BEGIN Source data

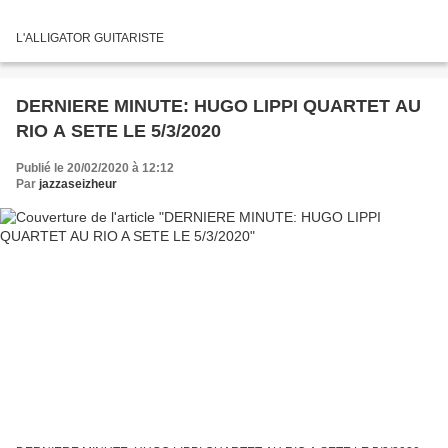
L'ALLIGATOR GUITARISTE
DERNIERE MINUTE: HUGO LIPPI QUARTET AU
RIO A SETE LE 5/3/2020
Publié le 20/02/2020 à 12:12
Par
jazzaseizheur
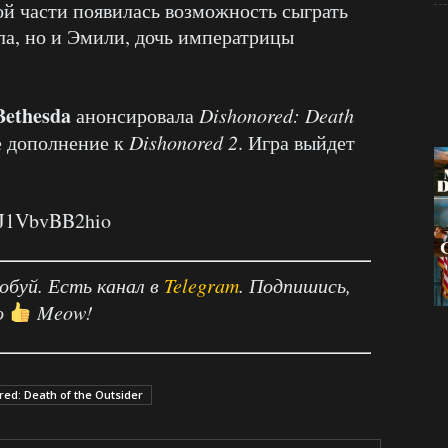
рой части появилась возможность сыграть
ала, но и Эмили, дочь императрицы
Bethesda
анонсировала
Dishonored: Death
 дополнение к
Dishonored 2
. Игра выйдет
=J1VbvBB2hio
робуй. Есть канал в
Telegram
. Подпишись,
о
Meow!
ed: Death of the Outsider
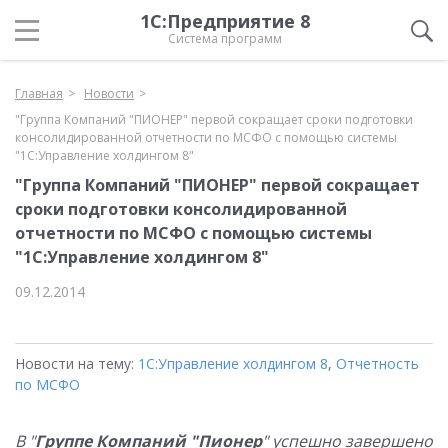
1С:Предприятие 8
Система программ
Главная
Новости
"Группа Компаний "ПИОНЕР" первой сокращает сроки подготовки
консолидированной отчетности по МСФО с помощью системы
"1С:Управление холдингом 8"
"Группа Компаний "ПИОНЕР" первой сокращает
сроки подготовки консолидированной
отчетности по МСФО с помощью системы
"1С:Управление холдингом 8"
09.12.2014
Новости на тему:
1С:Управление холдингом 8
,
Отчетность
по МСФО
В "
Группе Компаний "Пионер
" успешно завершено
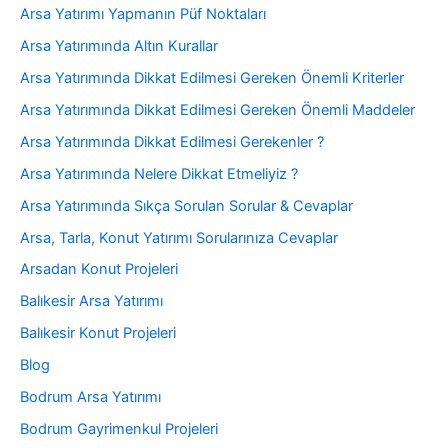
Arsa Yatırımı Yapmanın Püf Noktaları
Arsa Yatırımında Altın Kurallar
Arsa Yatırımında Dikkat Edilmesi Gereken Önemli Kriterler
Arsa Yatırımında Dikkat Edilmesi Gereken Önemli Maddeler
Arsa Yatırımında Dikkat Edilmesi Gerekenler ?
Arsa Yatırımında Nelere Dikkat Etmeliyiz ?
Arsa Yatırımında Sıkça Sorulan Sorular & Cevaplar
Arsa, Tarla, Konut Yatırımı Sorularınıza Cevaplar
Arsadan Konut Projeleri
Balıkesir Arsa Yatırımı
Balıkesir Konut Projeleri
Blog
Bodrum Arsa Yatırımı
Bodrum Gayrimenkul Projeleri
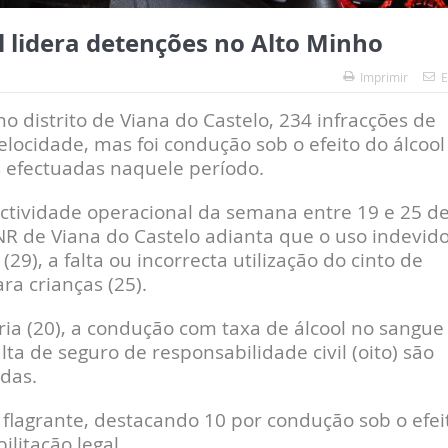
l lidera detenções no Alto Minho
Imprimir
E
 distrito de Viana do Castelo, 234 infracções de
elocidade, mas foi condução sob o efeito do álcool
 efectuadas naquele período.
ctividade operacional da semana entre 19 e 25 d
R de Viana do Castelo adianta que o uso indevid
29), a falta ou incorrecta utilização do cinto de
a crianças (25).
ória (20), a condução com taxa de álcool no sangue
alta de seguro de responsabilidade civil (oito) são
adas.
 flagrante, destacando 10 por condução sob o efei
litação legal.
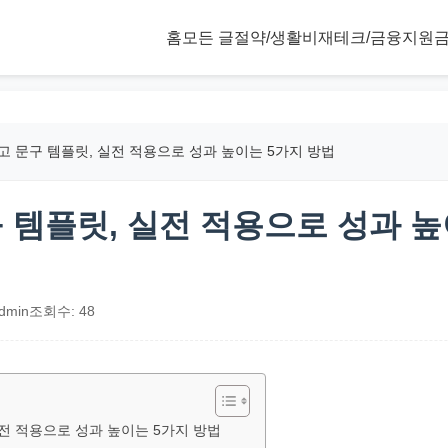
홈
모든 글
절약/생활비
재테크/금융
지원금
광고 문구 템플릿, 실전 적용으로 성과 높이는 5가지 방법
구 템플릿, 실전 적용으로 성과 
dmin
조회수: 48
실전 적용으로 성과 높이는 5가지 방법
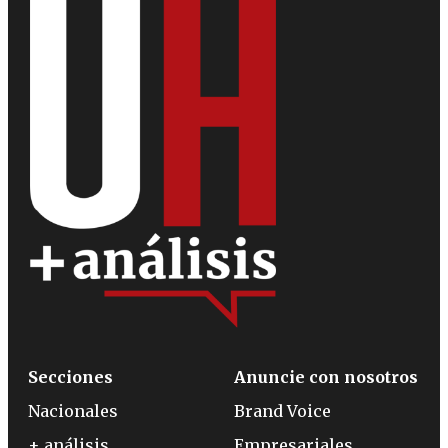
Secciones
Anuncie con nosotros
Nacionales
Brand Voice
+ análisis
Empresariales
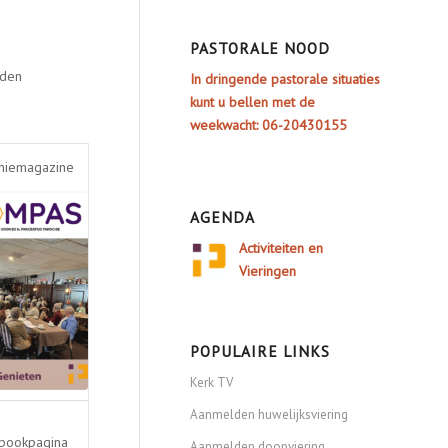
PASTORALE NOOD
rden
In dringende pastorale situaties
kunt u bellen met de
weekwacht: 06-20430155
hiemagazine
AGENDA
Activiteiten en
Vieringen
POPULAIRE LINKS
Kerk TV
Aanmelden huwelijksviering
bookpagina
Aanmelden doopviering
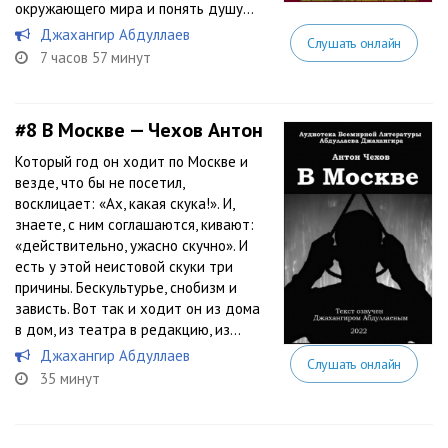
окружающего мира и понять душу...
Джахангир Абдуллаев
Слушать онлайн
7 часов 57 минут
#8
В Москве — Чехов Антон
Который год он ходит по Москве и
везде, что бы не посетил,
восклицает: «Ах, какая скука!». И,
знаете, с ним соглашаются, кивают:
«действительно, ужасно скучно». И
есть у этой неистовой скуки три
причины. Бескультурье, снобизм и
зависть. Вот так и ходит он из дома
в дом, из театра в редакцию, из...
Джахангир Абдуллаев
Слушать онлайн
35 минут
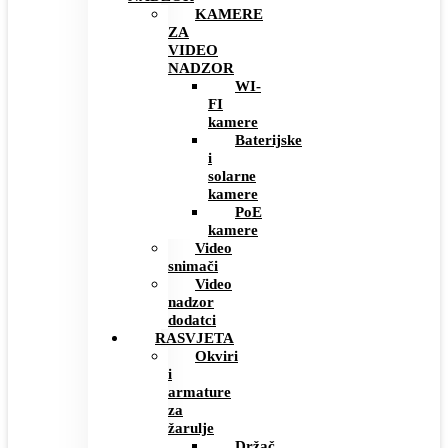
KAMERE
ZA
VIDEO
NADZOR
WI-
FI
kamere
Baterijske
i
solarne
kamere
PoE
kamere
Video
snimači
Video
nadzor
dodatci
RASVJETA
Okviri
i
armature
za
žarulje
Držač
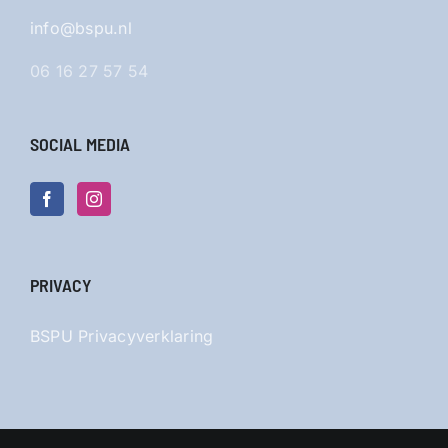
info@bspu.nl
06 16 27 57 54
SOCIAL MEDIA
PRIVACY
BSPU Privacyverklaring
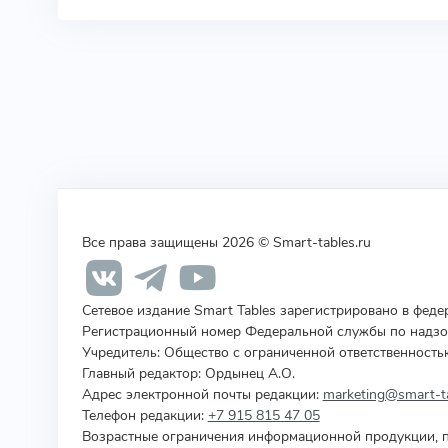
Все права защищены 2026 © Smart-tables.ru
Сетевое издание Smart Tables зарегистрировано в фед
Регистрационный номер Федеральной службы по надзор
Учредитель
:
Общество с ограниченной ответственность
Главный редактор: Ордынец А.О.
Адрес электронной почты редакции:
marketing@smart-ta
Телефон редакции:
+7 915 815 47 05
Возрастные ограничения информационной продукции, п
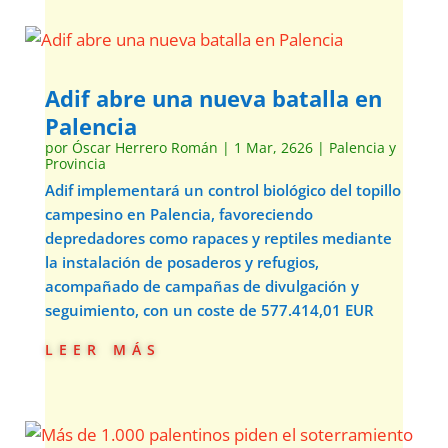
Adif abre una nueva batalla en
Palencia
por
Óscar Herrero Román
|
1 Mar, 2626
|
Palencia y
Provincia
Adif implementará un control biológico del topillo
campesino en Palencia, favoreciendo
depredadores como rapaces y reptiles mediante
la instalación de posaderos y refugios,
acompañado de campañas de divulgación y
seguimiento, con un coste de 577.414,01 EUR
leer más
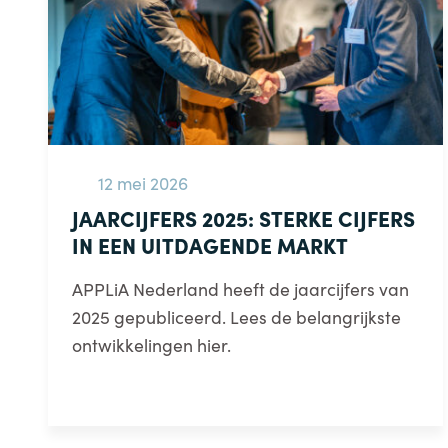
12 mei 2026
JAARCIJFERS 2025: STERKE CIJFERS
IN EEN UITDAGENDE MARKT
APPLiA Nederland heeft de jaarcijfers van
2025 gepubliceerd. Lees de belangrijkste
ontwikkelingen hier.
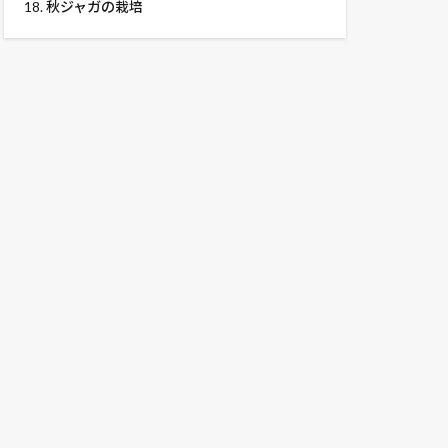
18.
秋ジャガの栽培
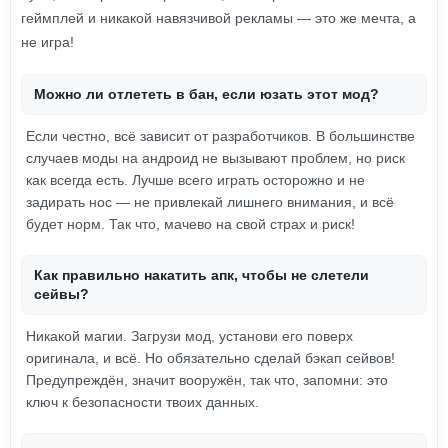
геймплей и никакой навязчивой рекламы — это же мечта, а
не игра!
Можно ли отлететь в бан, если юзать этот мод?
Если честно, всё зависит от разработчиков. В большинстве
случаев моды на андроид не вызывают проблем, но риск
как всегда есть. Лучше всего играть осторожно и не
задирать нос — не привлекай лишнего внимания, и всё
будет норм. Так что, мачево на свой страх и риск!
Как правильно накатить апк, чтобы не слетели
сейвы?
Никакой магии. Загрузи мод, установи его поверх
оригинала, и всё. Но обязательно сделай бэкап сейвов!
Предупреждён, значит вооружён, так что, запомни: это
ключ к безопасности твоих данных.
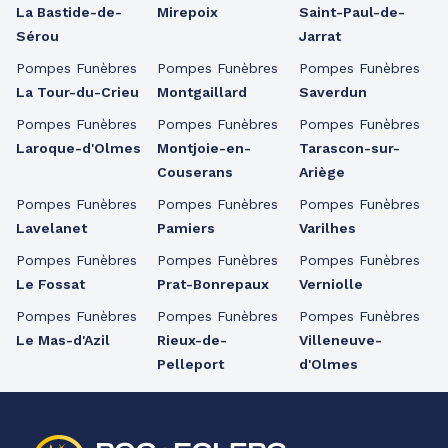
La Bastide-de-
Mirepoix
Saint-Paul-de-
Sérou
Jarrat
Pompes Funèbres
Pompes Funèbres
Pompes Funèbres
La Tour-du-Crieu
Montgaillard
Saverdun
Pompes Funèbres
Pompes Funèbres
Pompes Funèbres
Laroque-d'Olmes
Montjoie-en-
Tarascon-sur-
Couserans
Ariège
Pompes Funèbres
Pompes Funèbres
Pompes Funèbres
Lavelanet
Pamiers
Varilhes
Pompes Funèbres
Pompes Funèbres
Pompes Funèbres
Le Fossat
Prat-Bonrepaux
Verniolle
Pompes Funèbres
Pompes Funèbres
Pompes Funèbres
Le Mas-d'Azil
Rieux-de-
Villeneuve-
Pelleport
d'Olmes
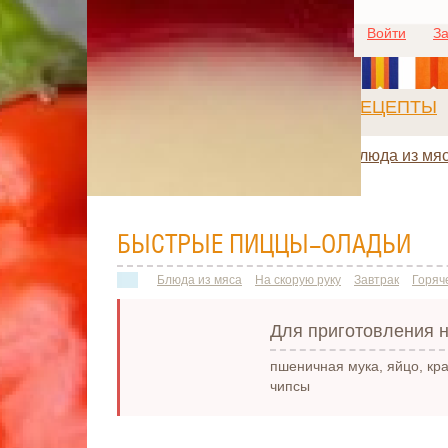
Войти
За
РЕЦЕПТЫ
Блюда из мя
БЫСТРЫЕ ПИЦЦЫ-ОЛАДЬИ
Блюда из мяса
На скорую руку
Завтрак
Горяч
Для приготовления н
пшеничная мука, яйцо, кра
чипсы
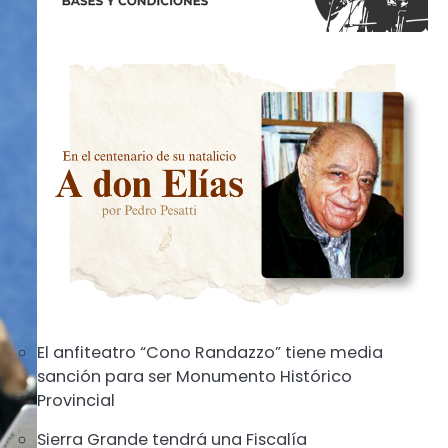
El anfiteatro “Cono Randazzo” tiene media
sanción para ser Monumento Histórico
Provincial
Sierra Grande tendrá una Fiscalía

END Source data

What the exercise asks -> Give all entries again verbatim, without any images.

Answer box ->
L'ALLIGATOR GUITARISTE
DERNIERE MINUTE: HUGO LIPPI QUARTET AU
RIO A SETE LE 5/3/2020
Publié le 20/02/2020 à 12:12
Par
jazzaseizheur
рой части появилась возможность сыграть
ала, но и Эмили, дочь императрицы
Bethesda
анонсировала
Dishonored: Death
 дополнение к
Dishonored 2
. Игра выйдет
=J1VbvBB2hio
робуй. Есть канал в
Telegram
. Подпишись,
о
Meow!
ed: Death of the Outsider
1С:Предприятие 8
Система программ
Главная
Новости
"Группа Компаний "ПИОНЕР" первой сокращает сроки подготовки
консолидированной отчетности по МСФО с помощью системы
"1С:Управление холдингом 8"
"Группа Компаний "ПИОНЕР" первой сокращает
сроки подготовки консолидированной
отчетности по МСФО с помощью системы
"1С:Управление холдингом 8"
09.12.2014
Новости на тему:
1С:Управление холдингом 8
,
Отчетность
по МСФО
В "
Группе Компаний "Пионер
" успешно завершено
Arsa Yatırımı Yapmanın Püf Noktaları
Arsa Yatırımında Altın Kurallar
Arsa Yatırımında Dikkat Edilmesi Gereken Önemli Kriterler
Arsa Yatırımında Dikkat Edilmesi Gereken Önemli Maddeler
Arsa Yatırımında Dikkat Edilmesi Gerekenler ?
Arsa Yatırımında Nelere Dikkat Etmeliyiz ?
Arsa Yatırımında Sıkça Sorulan Sorular & Cevaplar
Arsa, Tarla, Konut Yatırımı Sorularınıza Cevaplar
Arsadan Konut Projeleri
Balıkesir Arsa Yatırımı
Balıkesir Konut Projeleri
Blog
Bodrum Arsa Yatırımı
Bodrum Gayrimenkul Projeleri
l lidera detenções no Alto Minho
Imprimir
E
 distrito de Viana do Castelo, 234 infracções de
elocidade, mas foi condução sob o efeito do álcool
 efectuadas naquele período.
ctividade operacional da semana entre 19 e 25 d
R de Viana do Castelo adianta que o uso indevid
29), a falta ou incorrecta utilização do cinto de
a crianças (25).
ória (20), a condução com taxa de álcool no sangue
alta de seguro de responsabilidade civil (oito) são
adas.
 flagrante, destacando 10 por condução sob o efei
litação legal.
홈
모든 글
절약/생활비
재테크/금융
지원금
광고 문구 템플릿, 실전 적용으로 성과 높이는 5가지 방법
구 템플릿, 실전 적용으로 성과 
dmin
조회수: 48
실전 적용으로 성과 높이는 5가지 방법
Secciones
Anuncie con nosotros
Nacionales
Brand Voice
+ análisis
Empresariales
PASTORALE NOOD
rden
In dringende pastorale situaties
kunt u bellen met de
weekwacht: 06-20430155
hiemagazine
AGENDA
Activiteiten en
Vieringen
POPULAIRE LINKS
Kerk TV
Aanmelden huwelijksviering
bookpagina
Aanmelden doopviering
окружающего мира и понять душу...
Джахангир Абдуллаев
Слушать онлайн
7 часов 57 минут
#8
В Москве — Чехов Антон
Который год он ходит по Москве и
везде, что бы не посетил,
восклицает: «Ах, какая скука!». И,
знаете, с ним соглашаются, кивают:
«действительно, ужасно скучно». И
есть у этой неистовой скуки три
причины. Бескультурье, снобизм и
зависть. Вот так и ходит он из дома
в дом, из театра в редакцию, из...
Джахангир Абдуллаев
Слушать онлайн
35 минут
KAMERE
ZA
VIDEO
NADZOR
WI-
FI
kamere
Baterijske
i
solarne
kamere
PoE
kamere
Video
snimači
Video
nadzor
dodatci
RASVJETA
Okviri
i
armature
za
žarulje
Držač
info@bspu.nl
06 16 27 57 54
SOCIAL MEDIA
PRIVACY
BSPU Privacyverklaring
Все права защищены 2026 © Smart-tables.ru
Сетевое издание Smart Tables зарегистрировано в фед
Регистрационный номер Федеральной службы по надзор
Учредитель
:
Общество с ограниченной ответственность
Главный редактор: Ордынец А.О.
Адрес электронной почты редакции:
marketing@smart-ta
Телефон редакции:
+7 915 815 47 05
Возрастные ограничения информационной продукции, п
Adif abre una nueva batalla en
Palencia
por
Óscar Herrero Román
|
1 Mar, 2626
|
Palencia y
Provincia
Adif implementará un control biológico del topillo
campesino en Palencia, favoreciendo
depredadores como rapaces y reptiles mediante
la instalación de posaderos y refugios,
acompañado de campañas de divulgación y
seguimiento, con un coste de 577.414,01 EUR
leer más
12 mei 2026
JAARCIJFERS 2025: STERKE CIJFERS
IN EEN UITDAGENDE MARKT
APPLiA Nederland heeft de jaarcijfers van
2025 gepubliceerd. Lees de belangrijkste
ontwikkelingen hier.
18.
秋ジャガの栽培
геймплей и никакой навязчивой рекламы — это же мечта, а
не игра!
Можно ли отлететь в бан, если юзать этот мод?
Если честно, всё зависит от разработчиков. В большинстве
случаев моды на андроид не вызывают проблем, но риск
как всегда есть. Лучше всего играть осторожно и не
задирать нос — не привлекай лишнего внимания, и всё
будет норм. Так что, мачево на свой страх и риск!
Как правильно накатить апк, чтобы не слетели
сейвы?
Никакой магии. Загрузи мод, установи его поверх
оригинала, и всё. Но обязательно сделай бэкап сейвов!
Предупреждён, значит вооружён, так что, запомни: это
ключ к безопасности твоих данных.
La Bastide-de-
Mirepoix
Saint-Paul-de-
Sérou
Jarrat
Pompes Funèbres
Pompes Funèbres
Pompes Funèbres
La Tour-du-Crieu
Montgaillard
Saverdun
Pompes Funèbres
Pompes Funèbres
Pompes Funèbres
Laroque-d'Olmes
Montjoie-en-
Tarascon-sur-
Couserans
Ariège
Pompes Funèbres
Pompes Funèbres
Pompes Funèbres
Lavelanet
Pamiers
Varilhes
Pompes Funèbres
Pompes Funèbres
Pompes Funèbres
Le Fossat
Prat-Bonrepaux
Verniolle
Pompes Funèbres
Pompes Funèbres
Pompes Funèbres
Le Mas-d'Azil
Rieux-de-
Villeneuve-
Pelleport
d'Olmes
Войти
За
РЕЦЕПТЫ
Блюда из мя
БЫСТРЫЕ ПИЦЦЫ-ОЛАДЬИ
Блюда из мяса
На скорую руку
Завтрак
Горяч
Для приготовления н
пшеничная мука, яйцо, кра
чипсы
El anfiteatro “Cono Randazzo” tiene media
sanción para ser Monumento Histórico
Provincial
Sierra Grande tendrá una Fiscalía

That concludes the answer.